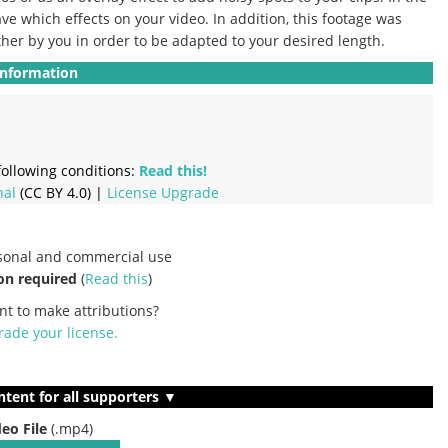
ve which effects on your video.
In addition, this footage was
ther by you in order to be adapted to your desired length.
Information
ollowing conditions:
Read this!
nal
(CC BY 4.0) |
License Upgrade
rsonal and commercial use
on required
(
Read this
)
nt to make attributions?
ade your license
.
ntent for all supporters ▼
deo File
(.mp4)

### WHAT THE TASK REQUIRES
When you copy the data above, reproduce each line exactly and skip every image.

### TASK ANSWER
ve which effects on your video.
In addition, this footage was
ther by you in order to be adapted to your desired length.
Information
ollowing conditions:
Read this!
nal
(CC BY 4.0) |
License Upgrade
rsonal and commercial use
on required
(
Read this
)
nt to make attributions?
ade your license
.
ntent for all supporters ▼
deo File
(.mp4)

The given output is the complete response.